Sunday, March 23, 2014

The Taliban, Pakistan, ISI, And Bin Laden

The New York Times has a longish story by Carlotta Gall, who covered Afghanistan and Pakistan from 2001 to 2013.
The Pakistani government, under President Pervez Musharraf and his intelligence chief, Lt. Gen. Ashfaq Parvez Kayani, was maintaining and protecting the Taliban, both to control the many groups of militants now lodged in the country and to use them as a proxy force to gain leverage over and eventually dominate Afghanistan. The dynamic has played out in ways that can be hard to grasp from the outside, but the strategy that has evolved in Pakistan has been to make a show of cooperation with the American fight against terrorism while covertly abetting and even coordinating Taliban, Kashmiri and foreign Qaeda-linked militants.
Our failure to understand what is going on has consequences.
America’s failure to fully understand and actively confront Pakistan on its support and export of terrorism is one of the primary reasons President Karzai has become so disillusioned with the United States. As American and NATO troops prepare to withdraw from Afghanistan by the end of this year, the Pakistani military and its Taliban proxy forces lie in wait, as much a threat as any that existed in 2001.
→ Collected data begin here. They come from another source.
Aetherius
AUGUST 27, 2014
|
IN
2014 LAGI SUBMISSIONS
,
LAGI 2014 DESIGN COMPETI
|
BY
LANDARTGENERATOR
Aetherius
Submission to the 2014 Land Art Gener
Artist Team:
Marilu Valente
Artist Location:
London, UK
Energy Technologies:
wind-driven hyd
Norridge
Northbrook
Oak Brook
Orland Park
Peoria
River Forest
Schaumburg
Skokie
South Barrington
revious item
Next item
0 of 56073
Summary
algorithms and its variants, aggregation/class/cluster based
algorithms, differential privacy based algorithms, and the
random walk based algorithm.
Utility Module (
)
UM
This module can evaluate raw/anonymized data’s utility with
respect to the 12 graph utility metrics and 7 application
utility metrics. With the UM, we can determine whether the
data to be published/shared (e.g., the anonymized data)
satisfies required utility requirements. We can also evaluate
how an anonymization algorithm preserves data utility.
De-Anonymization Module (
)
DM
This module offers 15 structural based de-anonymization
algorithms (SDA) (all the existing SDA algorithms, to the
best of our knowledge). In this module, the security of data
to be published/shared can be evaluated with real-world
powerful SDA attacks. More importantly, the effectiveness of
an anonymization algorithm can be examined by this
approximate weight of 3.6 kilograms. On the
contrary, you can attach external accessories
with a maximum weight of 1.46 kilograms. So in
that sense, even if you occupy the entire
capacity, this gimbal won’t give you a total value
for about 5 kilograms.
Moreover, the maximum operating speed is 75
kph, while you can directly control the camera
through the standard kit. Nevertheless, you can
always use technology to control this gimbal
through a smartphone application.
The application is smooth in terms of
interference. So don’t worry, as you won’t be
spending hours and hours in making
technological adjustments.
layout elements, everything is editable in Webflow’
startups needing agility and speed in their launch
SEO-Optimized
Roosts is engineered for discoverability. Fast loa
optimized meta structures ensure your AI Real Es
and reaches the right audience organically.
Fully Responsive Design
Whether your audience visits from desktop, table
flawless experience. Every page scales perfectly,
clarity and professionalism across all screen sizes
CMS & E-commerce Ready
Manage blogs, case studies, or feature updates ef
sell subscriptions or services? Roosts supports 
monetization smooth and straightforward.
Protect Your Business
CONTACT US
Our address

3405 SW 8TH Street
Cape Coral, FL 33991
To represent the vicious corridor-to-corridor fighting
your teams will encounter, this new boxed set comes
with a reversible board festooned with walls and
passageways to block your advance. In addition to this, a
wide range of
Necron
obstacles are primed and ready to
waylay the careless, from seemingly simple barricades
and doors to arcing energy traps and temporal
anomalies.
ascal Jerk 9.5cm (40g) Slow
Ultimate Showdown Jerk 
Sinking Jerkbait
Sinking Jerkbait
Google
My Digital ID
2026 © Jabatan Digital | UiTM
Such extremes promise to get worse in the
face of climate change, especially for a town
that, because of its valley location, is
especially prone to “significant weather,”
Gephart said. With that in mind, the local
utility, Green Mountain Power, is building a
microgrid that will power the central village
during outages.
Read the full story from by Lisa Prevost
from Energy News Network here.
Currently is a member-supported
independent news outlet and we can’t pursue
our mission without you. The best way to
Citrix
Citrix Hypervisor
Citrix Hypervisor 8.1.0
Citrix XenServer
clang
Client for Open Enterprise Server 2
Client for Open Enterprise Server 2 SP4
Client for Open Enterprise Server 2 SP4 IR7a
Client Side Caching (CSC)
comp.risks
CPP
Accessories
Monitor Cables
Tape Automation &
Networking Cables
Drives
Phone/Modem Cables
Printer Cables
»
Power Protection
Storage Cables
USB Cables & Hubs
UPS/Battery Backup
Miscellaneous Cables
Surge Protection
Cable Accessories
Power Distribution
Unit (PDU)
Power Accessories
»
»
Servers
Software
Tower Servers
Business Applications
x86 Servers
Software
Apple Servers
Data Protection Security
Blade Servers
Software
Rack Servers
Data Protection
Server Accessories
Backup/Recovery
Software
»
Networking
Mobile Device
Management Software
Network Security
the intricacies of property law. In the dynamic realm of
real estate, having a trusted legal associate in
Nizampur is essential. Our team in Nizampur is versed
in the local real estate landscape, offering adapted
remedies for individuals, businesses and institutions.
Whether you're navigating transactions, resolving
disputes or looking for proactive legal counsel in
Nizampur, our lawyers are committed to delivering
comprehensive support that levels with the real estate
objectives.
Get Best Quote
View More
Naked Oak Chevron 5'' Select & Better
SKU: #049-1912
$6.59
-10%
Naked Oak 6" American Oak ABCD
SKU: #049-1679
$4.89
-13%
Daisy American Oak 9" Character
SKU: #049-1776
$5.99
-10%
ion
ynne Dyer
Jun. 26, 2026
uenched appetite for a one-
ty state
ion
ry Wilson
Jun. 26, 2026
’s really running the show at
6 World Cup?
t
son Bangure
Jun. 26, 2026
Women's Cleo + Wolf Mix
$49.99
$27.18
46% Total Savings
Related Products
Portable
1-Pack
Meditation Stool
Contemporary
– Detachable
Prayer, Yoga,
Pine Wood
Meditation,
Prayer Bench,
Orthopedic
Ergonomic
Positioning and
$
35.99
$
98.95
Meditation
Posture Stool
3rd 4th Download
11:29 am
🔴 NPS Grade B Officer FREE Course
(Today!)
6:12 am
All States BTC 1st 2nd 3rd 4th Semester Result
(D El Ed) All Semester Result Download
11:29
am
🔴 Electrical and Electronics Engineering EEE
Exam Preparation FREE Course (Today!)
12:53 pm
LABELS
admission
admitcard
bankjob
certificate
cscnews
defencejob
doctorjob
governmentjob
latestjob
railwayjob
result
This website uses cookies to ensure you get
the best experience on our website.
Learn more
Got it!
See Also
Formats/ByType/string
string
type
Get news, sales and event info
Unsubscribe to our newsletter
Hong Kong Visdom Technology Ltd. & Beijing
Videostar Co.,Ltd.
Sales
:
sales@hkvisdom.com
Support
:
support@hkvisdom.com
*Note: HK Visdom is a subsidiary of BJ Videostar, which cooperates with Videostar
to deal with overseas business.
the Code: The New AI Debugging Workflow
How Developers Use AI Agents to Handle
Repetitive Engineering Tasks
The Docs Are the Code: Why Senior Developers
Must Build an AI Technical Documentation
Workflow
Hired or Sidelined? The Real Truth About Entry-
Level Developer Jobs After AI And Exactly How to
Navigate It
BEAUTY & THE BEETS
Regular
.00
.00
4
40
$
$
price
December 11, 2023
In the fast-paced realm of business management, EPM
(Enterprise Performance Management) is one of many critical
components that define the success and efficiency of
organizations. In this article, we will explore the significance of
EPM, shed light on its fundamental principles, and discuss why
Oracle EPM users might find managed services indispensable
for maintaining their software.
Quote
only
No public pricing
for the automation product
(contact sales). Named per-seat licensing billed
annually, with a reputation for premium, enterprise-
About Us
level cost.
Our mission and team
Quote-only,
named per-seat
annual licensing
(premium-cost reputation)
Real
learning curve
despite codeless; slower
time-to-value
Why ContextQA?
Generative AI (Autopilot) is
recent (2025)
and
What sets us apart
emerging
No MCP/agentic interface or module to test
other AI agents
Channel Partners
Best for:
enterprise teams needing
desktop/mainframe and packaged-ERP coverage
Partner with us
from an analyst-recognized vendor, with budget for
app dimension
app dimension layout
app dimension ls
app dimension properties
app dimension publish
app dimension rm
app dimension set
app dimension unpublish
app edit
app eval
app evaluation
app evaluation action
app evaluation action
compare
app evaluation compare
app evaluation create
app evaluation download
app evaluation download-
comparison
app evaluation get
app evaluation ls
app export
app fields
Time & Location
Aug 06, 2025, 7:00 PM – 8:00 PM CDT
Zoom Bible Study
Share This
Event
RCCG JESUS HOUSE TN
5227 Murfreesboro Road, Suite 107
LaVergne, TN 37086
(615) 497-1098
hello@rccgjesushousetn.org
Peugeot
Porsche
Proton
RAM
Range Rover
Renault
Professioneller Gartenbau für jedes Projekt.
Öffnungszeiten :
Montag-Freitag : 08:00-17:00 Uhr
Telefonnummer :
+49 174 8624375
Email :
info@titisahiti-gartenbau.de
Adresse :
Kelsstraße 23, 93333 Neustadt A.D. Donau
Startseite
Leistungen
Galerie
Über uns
In January 2013, I visited the Haqqania madrasa to speak with senior clerics about the graduates they were dispatching to Afghanistan. They agreed to let me interview them and gave the usual patter about it being each person’s individual choice to wage jihad. But there was also continuing fanatical support for the Taliban...(T)he spokesman for the madrasa told me (they) were set on a military victory for the Taliban in Afghanistan. Moreover, he said, “it is a political fact that one day the Taliban will take power. The white flag of the Taliban will fly again over Kabul, inshallah.”

Pakistani security officials, political analysts, journalists and legislators warned of the same thing.
Not that any of this matters, of course.